What is needed
Among the following entries, count the lines that contain "Wireless" and report only the result.

Material for the task
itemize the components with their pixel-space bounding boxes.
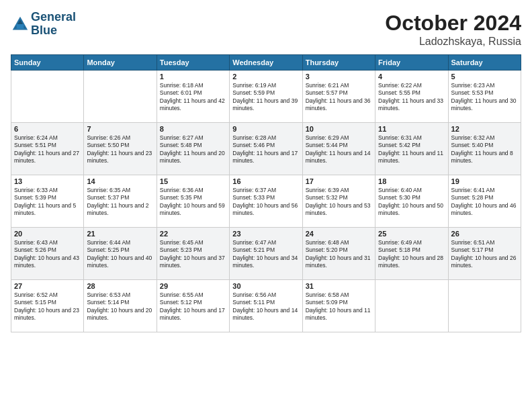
- day-number: 22: [160, 230, 226, 238]
- logo-text: General Blue: [31, 11, 76, 38]
- calendar-day-cell: 11Sunrise: 6:31 AM Sunset: 5:42 PM Dayli…: [375, 123, 448, 175]
- day-info: Sunrise: 6:47 AM Sunset: 5:21 PM Dayligh…: [232, 239, 299, 270]
- calendar-day-cell: 3Sunrise: 6:21 AM Sunset: 5:57 PM Daylig…: [302, 71, 375, 123]
- day-number: 8: [160, 125, 226, 133]
- day-number: 20: [14, 230, 81, 238]
- day-info: Sunrise: 6:51 AM Sunset: 5:17 PM Dayligh…: [451, 239, 518, 270]
- day-info: Sunrise: 6:32 AM Sunset: 5:40 PM Dayligh…: [451, 134, 518, 165]
- day-number: 2: [232, 73, 299, 81]
- day-info: Sunrise: 6:55 AM Sunset: 5:12 PM Dayligh…: [160, 291, 226, 322]
- calendar-week-row: 27Sunrise: 6:52 AM Sunset: 5:15 PM Dayli…: [11, 280, 521, 332]
- day-info: Sunrise: 6:27 AM Sunset: 5:48 PM Dayligh…: [160, 134, 226, 165]
- day-info: Sunrise: 6:49 AM Sunset: 5:18 PM Dayligh…: [378, 239, 445, 270]
- calendar-day-cell: [448, 280, 521, 332]
- header-wednesday: Wednesday: [230, 55, 302, 71]
- header-friday: Friday: [375, 55, 448, 71]
- calendar-week-row: 6Sunrise: 6:24 AM Sunset: 5:51 PM Daylig…: [11, 123, 521, 175]
- calendar-day-cell: 27Sunrise: 6:52 AM Sunset: 5:15 PM Dayli…: [11, 280, 84, 332]
- calendar-day-cell: 30Sunrise: 6:56 AM Sunset: 5:11 PM Dayli…: [230, 280, 302, 332]
- calendar-day-cell: 18Sunrise: 6:40 AM Sunset: 5:30 PM Dayli…: [375, 175, 448, 228]
- day-info: Sunrise: 6:58 AM Sunset: 5:09 PM Dayligh…: [306, 291, 372, 322]
- day-info: Sunrise: 6:45 AM Sunset: 5:23 PM Dayligh…: [160, 239, 226, 270]
- day-number: 13: [14, 177, 81, 185]
- day-info: Sunrise: 6:36 AM Sunset: 5:35 PM Dayligh…: [160, 187, 226, 218]
- calendar-day-cell: 15Sunrise: 6:36 AM Sunset: 5:35 PM Dayli…: [157, 175, 229, 228]
- day-number: 21: [87, 230, 153, 238]
- day-number: 3: [306, 73, 372, 81]
- calendar-day-cell: 26Sunrise: 6:51 AM Sunset: 5:17 PM Dayli…: [448, 228, 521, 280]
- day-info: Sunrise: 6:29 AM Sunset: 5:44 PM Dayligh…: [306, 134, 372, 165]
- day-info: Sunrise: 6:26 AM Sunset: 5:50 PM Dayligh…: [87, 134, 153, 165]
- day-number: 9: [232, 125, 299, 133]
- day-info: Sunrise: 6:18 AM Sunset: 6:01 PM Dayligh…: [160, 82, 226, 113]
- header-monday: Monday: [84, 55, 157, 71]
- day-number: 17: [306, 177, 372, 185]
- calendar-day-cell: 14Sunrise: 6:35 AM Sunset: 5:37 PM Dayli…: [84, 175, 157, 228]
- calendar-day-cell: [375, 280, 448, 332]
- calendar-body: 1Sunrise: 6:18 AM Sunset: 6:01 PM Daylig…: [11, 71, 521, 332]
- day-number: 14: [87, 177, 153, 185]
- calendar-day-cell: 25Sunrise: 6:49 AM Sunset: 5:18 PM Dayli…: [375, 228, 448, 280]
- calendar-day-cell: 8Sunrise: 6:27 AM Sunset: 5:48 PM Daylig…: [157, 123, 229, 175]
- day-number: 25: [378, 230, 445, 238]
- title-block: October 2024 Ladozhskaya, Russia: [385, 11, 521, 48]
- day-number: 28: [87, 282, 153, 290]
- calendar-day-cell: 23Sunrise: 6:47 AM Sunset: 5:21 PM Dayli…: [230, 228, 302, 280]
- day-info: Sunrise: 6:39 AM Sunset: 5:32 PM Dayligh…: [306, 187, 372, 218]
- day-info: Sunrise: 6:52 AM Sunset: 5:15 PM Dayligh…: [14, 291, 81, 322]
- calendar-day-cell: 1Sunrise: 6:18 AM Sunset: 6:01 PM Daylig…: [157, 71, 229, 123]
- calendar-day-cell: 24Sunrise: 6:48 AM Sunset: 5:20 PM Dayli…: [302, 228, 375, 280]
- calendar-day-cell: 31Sunrise: 6:58 AM Sunset: 5:09 PM Dayli…: [302, 280, 375, 332]
- day-number: 26: [451, 230, 518, 238]
- calendar-day-cell: 9Sunrise: 6:28 AM Sunset: 5:46 PM Daylig…: [230, 123, 302, 175]
- calendar-week-row: 1Sunrise: 6:18 AM Sunset: 6:01 PM Daylig…: [11, 71, 521, 123]
- day-info: Sunrise: 6:56 AM Sunset: 5:11 PM Dayligh…: [232, 291, 299, 322]
- weekday-header-row: Sunday Monday Tuesday Wednesday Thursday…: [11, 55, 521, 71]
- day-number: 6: [14, 125, 81, 133]
- day-info: Sunrise: 6:48 AM Sunset: 5:20 PM Dayligh…: [306, 239, 372, 270]
- day-number: 7: [87, 125, 153, 133]
- calendar-day-cell: [11, 71, 84, 123]
- calendar-table: Sunday Monday Tuesday Wednesday Thursday…: [11, 54, 521, 332]
- calendar-day-cell: 19Sunrise: 6:41 AM Sunset: 5:28 PM Dayli…: [448, 175, 521, 228]
- day-number: 30: [232, 282, 299, 290]
- calendar-day-cell: 21Sunrise: 6:44 AM Sunset: 5:25 PM Dayli…: [84, 228, 157, 280]
- day-info: Sunrise: 6:35 AM Sunset: 5:37 PM Dayligh…: [87, 187, 153, 218]
- day-info: Sunrise: 6:21 AM Sunset: 5:57 PM Dayligh…: [306, 82, 372, 113]
- day-number: 18: [378, 177, 445, 185]
- page-container: General Blue October 2024 Ladozhskaya, R…: [0, 0, 532, 338]
- title-location: Ladozhskaya, Russia: [385, 36, 521, 48]
- day-number: 10: [306, 125, 372, 133]
- calendar-day-cell: 5Sunrise: 6:23 AM Sunset: 5:53 PM Daylig…: [448, 71, 521, 123]
- calendar-day-cell: 10Sunrise: 6:29 AM Sunset: 5:44 PM Dayli…: [302, 123, 375, 175]
- day-info: Sunrise: 6:33 AM Sunset: 5:39 PM Dayligh…: [14, 187, 81, 218]
- day-info: Sunrise: 6:23 AM Sunset: 5:53 PM Dayligh…: [451, 82, 518, 113]
- calendar-day-cell: 7Sunrise: 6:26 AM Sunset: 5:50 PM Daylig…: [84, 123, 157, 175]
- calendar-week-row: 20Sunrise: 6:43 AM Sunset: 5:26 PM Dayli…: [11, 228, 521, 280]
- page-header: General Blue October 2024 Ladozhskaya, R…: [11, 11, 521, 48]
- day-info: Sunrise: 6:53 AM Sunset: 5:14 PM Dayligh…: [87, 291, 153, 322]
- day-number: 4: [378, 73, 445, 81]
- header-sunday: Sunday: [11, 55, 84, 71]
- day-number: 12: [451, 125, 518, 133]
- day-number: 1: [160, 73, 226, 81]
- day-number: 11: [378, 125, 445, 133]
- day-info: Sunrise: 6:22 AM Sunset: 5:55 PM Dayligh…: [378, 82, 445, 113]
- calendar-day-cell: 20Sunrise: 6:43 AM Sunset: 5:26 PM Dayli…: [11, 228, 84, 280]
- header-thursday: Thursday: [302, 55, 375, 71]
- logo-icon: [11, 15, 30, 34]
- calendar-day-cell: [84, 71, 157, 123]
- day-info: Sunrise: 6:31 AM Sunset: 5:42 PM Dayligh…: [378, 134, 445, 165]
- day-number: 27: [14, 282, 81, 290]
- day-info: Sunrise: 6:41 AM Sunset: 5:28 PM Dayligh…: [451, 187, 518, 218]
- calendar-day-cell: 28Sunrise: 6:53 AM Sunset: 5:14 PM Dayli…: [84, 280, 157, 332]
- logo-line2: Blue: [31, 24, 76, 38]
- day-info: Sunrise: 6:24 AM Sunset: 5:51 PM Dayligh…: [14, 134, 81, 165]
- day-number: 19: [451, 177, 518, 185]
- calendar-day-cell: 12Sunrise: 6:32 AM Sunset: 5:40 PM Dayli…: [448, 123, 521, 175]
- day-number: 5: [451, 73, 518, 81]
- calendar-week-row: 13Sunrise: 6:33 AM Sunset: 5:39 PM Dayli…: [11, 175, 521, 228]
- day-number: 31: [306, 282, 372, 290]
- day-info: Sunrise: 6:37 AM Sunset: 5:33 PM Dayligh…: [232, 187, 299, 218]
- day-number: 15: [160, 177, 226, 185]
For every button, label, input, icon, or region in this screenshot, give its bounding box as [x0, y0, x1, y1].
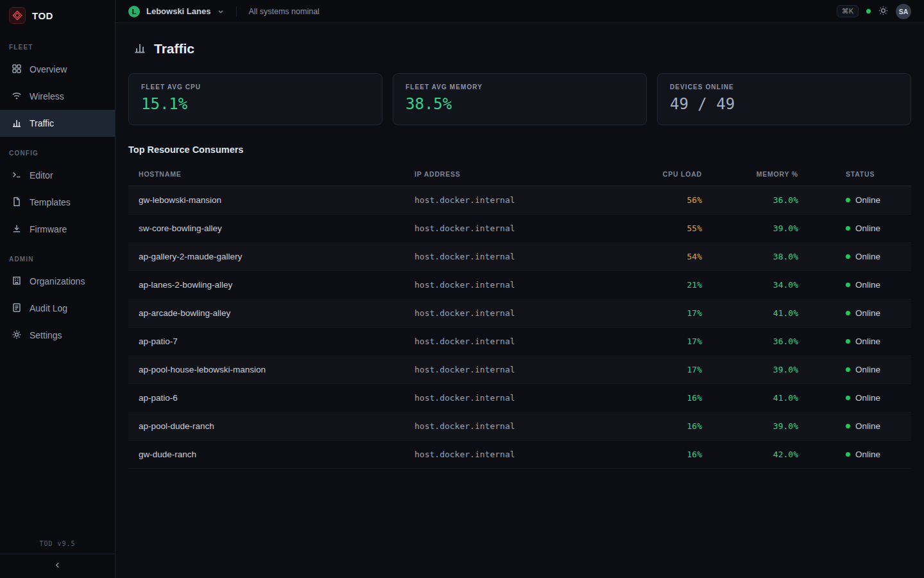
status-label: Online — [855, 393, 880, 403]
sidebar-item-traffic[interactable]: Traffic — [0, 110, 115, 137]
chevron-left-icon — [53, 561, 62, 572]
memory-cell: 38.0% — [712, 243, 809, 271]
status-cell: Online — [809, 441, 911, 469]
memory-cell: 36.0% — [712, 328, 809, 356]
stat-value: 38.5% — [406, 95, 634, 113]
status-label: Online — [855, 421, 880, 431]
table-row[interactable]: ap-pool-house-lebowski-mansion host.dock… — [128, 356, 911, 384]
document-icon — [12, 302, 22, 315]
ip-cell: host.docker.internal — [404, 243, 616, 271]
org-switcher[interactable]: Lebowski Lanes — [146, 6, 210, 16]
table-row[interactable]: gw-lebowski-mansion host.docker.internal… — [128, 186, 911, 215]
sidebar-item-label: Settings — [30, 330, 62, 340]
online-dot-icon — [846, 424, 850, 428]
sidebar: TOD FLEET Overview Wireless Traffic CONF… — [0, 0, 116, 578]
theme-toggle-button[interactable] — [878, 6, 888, 17]
divider — [236, 6, 237, 17]
table-row[interactable]: ap-pool-dude-ranch host.docker.internal … — [128, 412, 911, 441]
table-row[interactable]: ap-patio-7 host.docker.internal 17% 36.0… — [128, 328, 911, 356]
cpu-cell: 17% — [616, 328, 712, 356]
section-label-fleet: FLEET — [0, 31, 115, 56]
status-cell: Online — [809, 243, 911, 271]
app-logo: TOD — [0, 0, 115, 31]
sidebar-item-wireless[interactable]: Wireless — [0, 83, 115, 110]
hostname-cell: ap-arcade-bowling-alley — [128, 299, 404, 328]
sidebar-collapse-button[interactable] — [0, 554, 115, 578]
sidebar-item-label: Wireless — [30, 91, 64, 101]
cpu-cell: 16% — [616, 412, 712, 441]
top-resource-consumers-table: HOSTNAME IP ADDRESS CPU LOAD MEMORY % ST… — [128, 162, 911, 469]
sidebar-item-firmware[interactable]: Firmware — [0, 216, 115, 243]
sidebar-item-editor[interactable]: Editor — [0, 162, 115, 189]
ip-cell: host.docker.internal — [404, 328, 616, 356]
section-label-config: CONFIG — [0, 137, 115, 162]
online-dot-icon — [846, 198, 850, 202]
table-row[interactable]: ap-patio-6 host.docker.internal 16% 41.0… — [128, 384, 911, 412]
main-content: Traffic FLEET AVG CPU 15.1% FLEET AVG ME… — [116, 23, 924, 578]
hostname-cell: ap-pool-dude-ranch — [128, 412, 404, 441]
status-cell: Online — [809, 299, 911, 328]
ip-cell: host.docker.internal — [404, 186, 616, 215]
status-label: Online — [855, 308, 880, 318]
stat-card-fleet-avg-cpu: FLEET AVG CPU 15.1% — [128, 73, 382, 125]
ip-cell: host.docker.internal — [404, 215, 616, 243]
table-row[interactable]: sw-core-bowling-alley host.docker.intern… — [128, 215, 911, 243]
memory-cell: 39.0% — [712, 215, 809, 243]
col-status: STATUS — [809, 162, 911, 186]
table-row[interactable]: ap-lanes-2-bowling-alley host.docker.int… — [128, 271, 911, 299]
sidebar-item-label: Templates — [30, 197, 71, 207]
top-header: L Lebowski Lanes All systems nominal ⌘K … — [116, 0, 924, 23]
table-row[interactable]: ap-gallery-2-maude-gallery host.docker.i… — [128, 243, 911, 271]
col-cpu-load: CPU LOAD — [616, 162, 712, 186]
cpu-cell: 16% — [616, 384, 712, 412]
online-dot-icon — [846, 396, 850, 400]
hostname-cell: ap-gallery-2-maude-gallery — [128, 243, 404, 271]
stat-label: FLEET AVG MEMORY — [406, 83, 634, 91]
wifi-icon — [12, 91, 22, 103]
hostname-cell: gw-lebowski-mansion — [128, 186, 404, 215]
stat-value: 15.1% — [141, 95, 370, 113]
sidebar-item-label: Firmware — [30, 224, 67, 234]
sidebar-item-label: Traffic — [30, 118, 54, 128]
status-label: Online — [855, 365, 880, 374]
sidebar-item-audit-log[interactable]: Audit Log — [0, 295, 115, 322]
stat-value: 49 / 49 — [670, 95, 898, 113]
sidebar-item-overview[interactable]: Overview — [0, 56, 115, 83]
stat-label: DEVICES ONLINE — [670, 83, 898, 91]
sidebar-item-templates[interactable]: Templates — [0, 189, 115, 216]
hostname-cell: ap-patio-7 — [128, 328, 404, 356]
file-icon — [12, 197, 22, 209]
sidebar-item-organizations[interactable]: Organizations — [0, 268, 115, 295]
stat-card-devices-online: DEVICES ONLINE 49 / 49 — [657, 73, 911, 125]
hostname-cell: ap-lanes-2-bowling-alley — [128, 271, 404, 299]
online-dot-icon — [846, 452, 850, 457]
sidebar-item-settings[interactable]: Settings — [0, 322, 115, 349]
cpu-cell: 56% — [616, 186, 712, 215]
ip-cell: host.docker.internal — [404, 441, 616, 469]
command-palette-shortcut[interactable]: ⌘K — [837, 5, 859, 17]
memory-cell: 41.0% — [712, 384, 809, 412]
chevron-down-icon[interactable] — [217, 8, 225, 15]
ip-cell: host.docker.internal — [404, 356, 616, 384]
table-row[interactable]: ap-arcade-bowling-alley host.docker.inte… — [128, 299, 911, 328]
bar-chart-icon — [12, 118, 22, 130]
cpu-cell: 55% — [616, 215, 712, 243]
status-cell: Online — [809, 356, 911, 384]
hostname-cell: gw-dude-ranch — [128, 441, 404, 469]
online-dot-icon — [846, 283, 850, 287]
grid-icon — [12, 64, 22, 76]
col-ip-address: IP ADDRESS — [404, 162, 616, 186]
cpu-cell: 21% — [616, 271, 712, 299]
user-avatar[interactable]: SA — [896, 4, 911, 19]
cpu-cell: 16% — [616, 441, 712, 469]
stat-label: FLEET AVG CPU — [141, 83, 370, 91]
page-title: Traffic — [154, 41, 194, 57]
status-label: Online — [855, 337, 880, 346]
table-row[interactable]: gw-dude-ranch host.docker.internal 16% 4… — [128, 441, 911, 469]
status-label: Online — [855, 223, 880, 233]
ip-cell: host.docker.internal — [404, 384, 616, 412]
status-label: Online — [855, 280, 880, 290]
cpu-cell: 54% — [616, 243, 712, 271]
stat-cards: FLEET AVG CPU 15.1% FLEET AVG MEMORY 38.… — [128, 73, 911, 125]
online-dot-icon — [846, 367, 850, 372]
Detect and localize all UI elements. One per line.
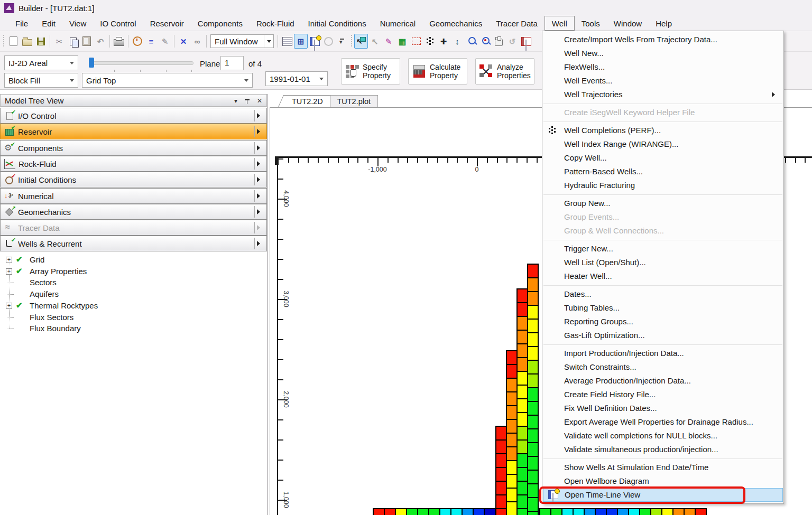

Expected answer
3